That's the question Sarah Sentilles explores in her review of the movie based on the popular novel:
The plot revolves around a missing girl and the serial killer believed to have murdered her who uses the Bible like a handbook. He takes passages from Leviticus—21:9 for example: The daughter of any priest, if she profanes herself by playing the harlot, she profanes her father. She shall be burned with fire—and enacts them on women’s bodies. On Jewish women’s bodies....
Passages like these should render biblical literalism impossible. Their existence illuminates that literalists always engage in selective literalism, choosing the passages that support the arguments they want to make. And what is the rubric for selective literalism other than convenience and the maintenance of oppressive power relationships?
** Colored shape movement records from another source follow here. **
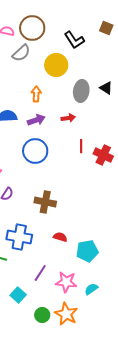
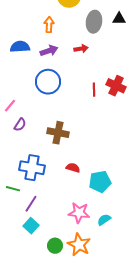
black triangle: (106, 88) -> (119, 19), turned -32
red line: (81, 146) -> (94, 90), moved
purple line: (40, 273) -> (31, 204), moved

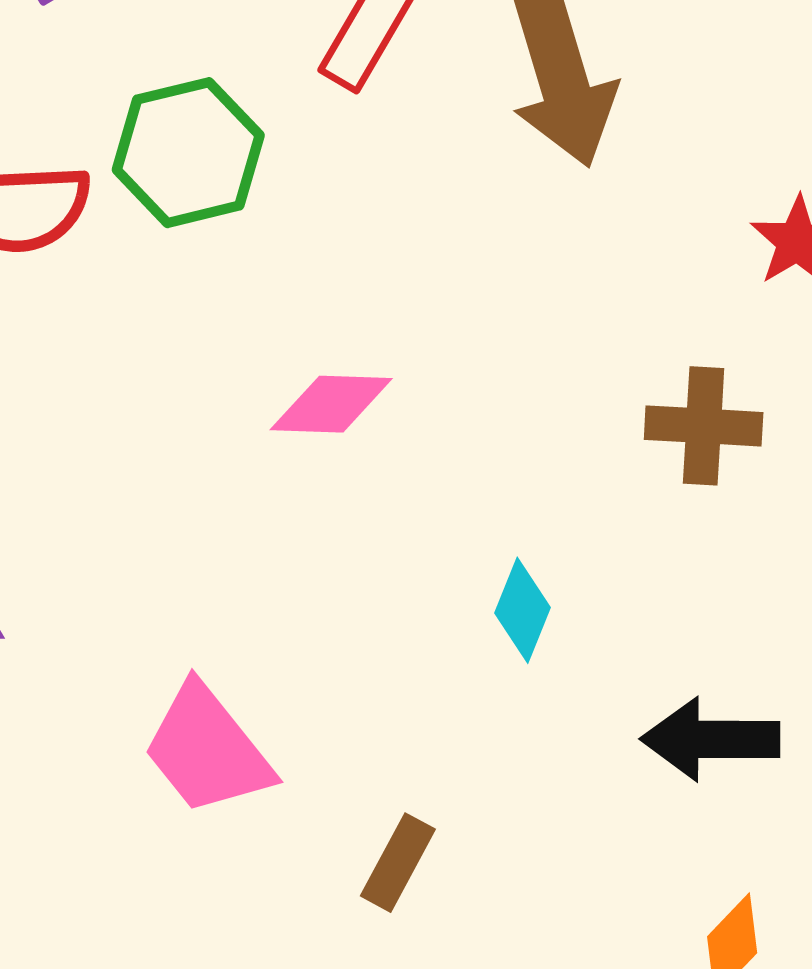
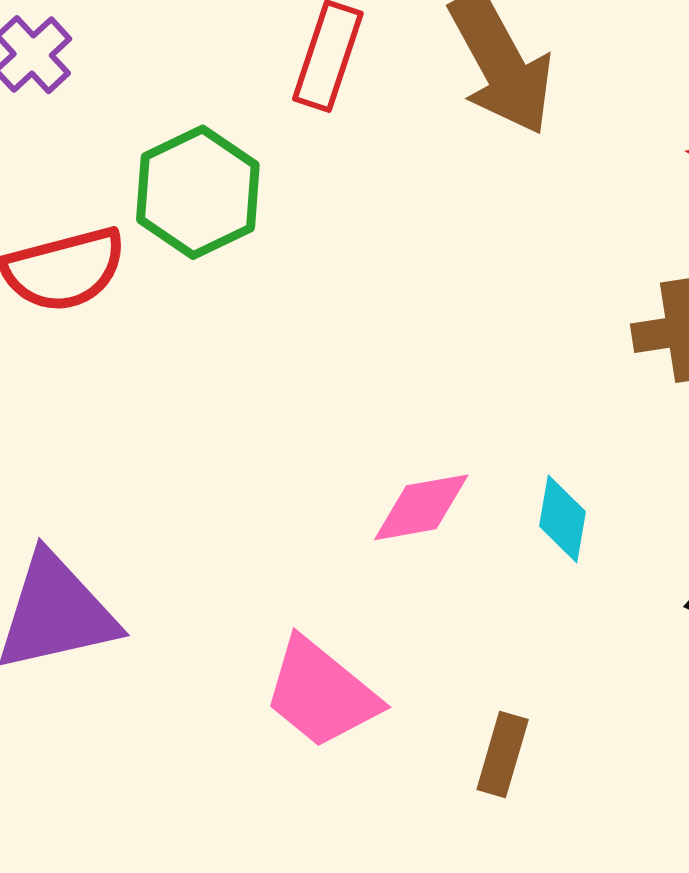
pink diamond: (331, 404) -> (421, 507), moved

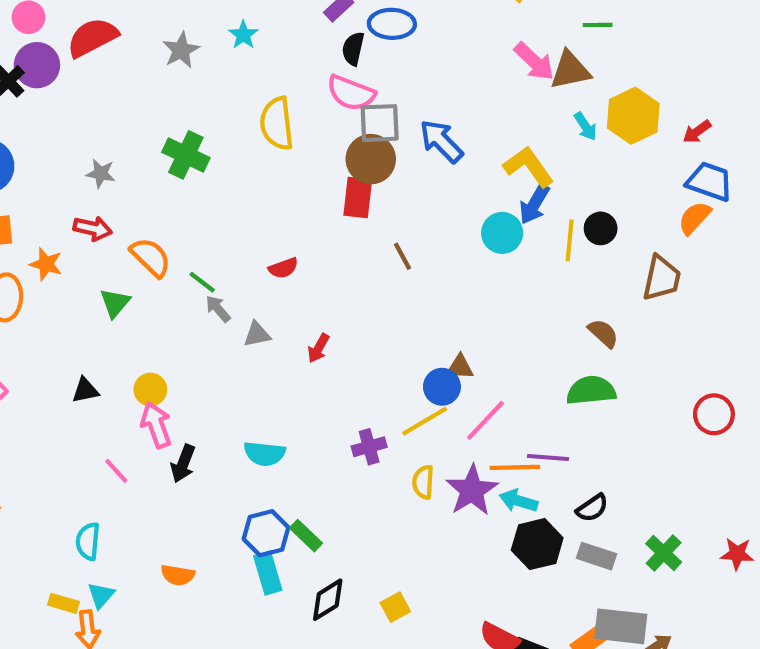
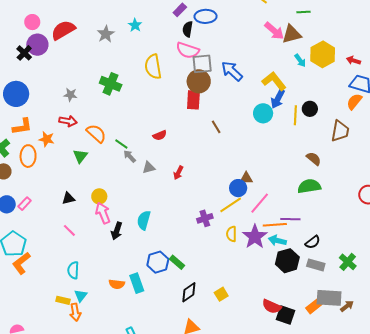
red arrow: (697, 132) -> (353, 60), turned 56
cyan semicircle: (264, 454) -> (144, 220), moved, turned 102
pink line: (116, 471) -> (69, 230), moved
cyan rectangle: (268, 573) -> (137, 283), moved

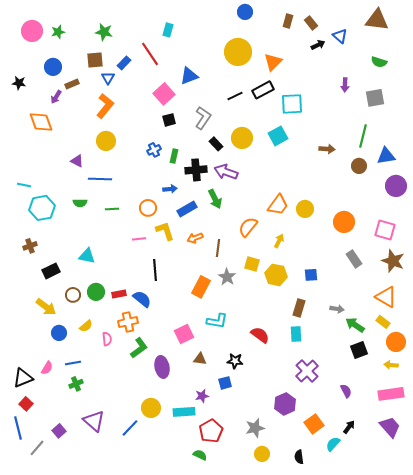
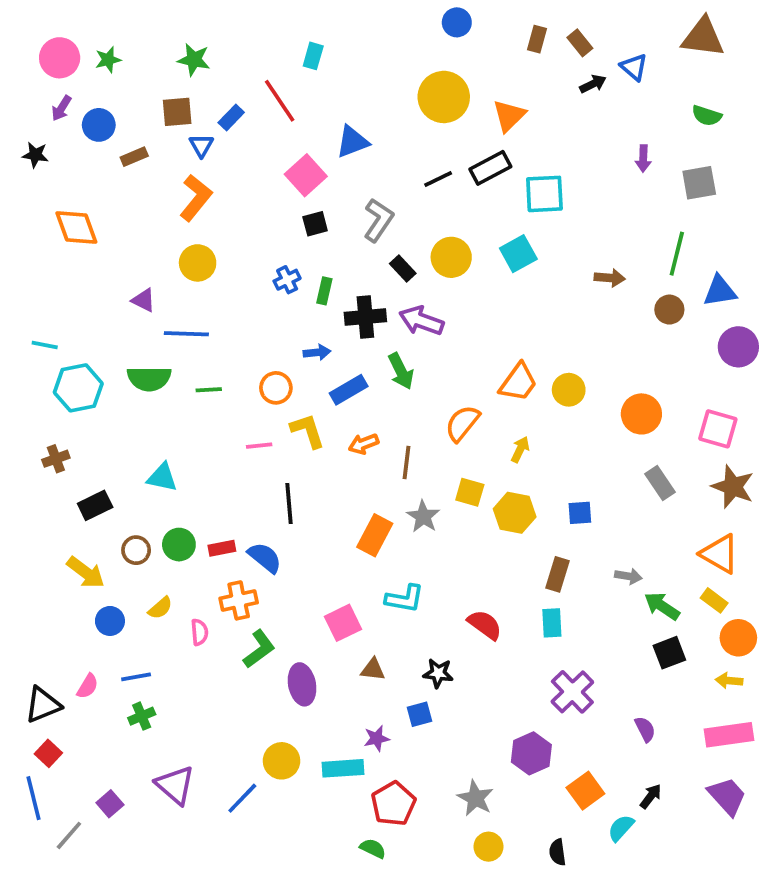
purple arrow: (56, 97) -> (61, 108), moved
green semicircle: (80, 203) -> (149, 379), size x1.6
gray star: (255, 428) -> (475, 798), turned -30

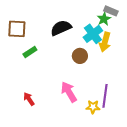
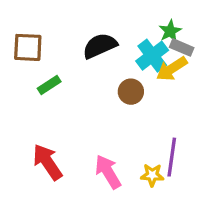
gray rectangle: (111, 11) -> (182, 47), moved
yellow arrow: (105, 42) -> (172, 69), turned 42
pink arrow: (69, 92) -> (108, 172), moved
red arrow: (29, 99) -> (47, 162), size x1.6

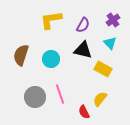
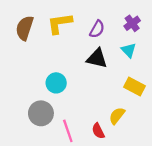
brown semicircle: (21, 55) -> (25, 28), moved
cyan circle: (51, 59) -> (56, 83), moved
yellow rectangle: (103, 69) -> (134, 86), moved
pink line: (60, 94) -> (68, 131), moved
When faced with such verses—or even passages about keeping kosher or not being around women who are menstruating—many a literalist will argue something like “that was then and this is now,” while in the very next breath (I’m talking to you, Rick Santorum, and you, Michele Bachmann) they’ll insist that homosexuality is an abomination or that women should submit to their husbands. Why? Because it’s in the Bible.
I sympathize with Sentilles' views, but I think she is confused about the meaning of biblical literalism. The Bible is a collection of many different books and literary genres. The gospels, for example, are biographies of Jesus' life that purport to describe historical facts. The book of Psalms, on the other hand, is a collection of 150 religiously-themed poems.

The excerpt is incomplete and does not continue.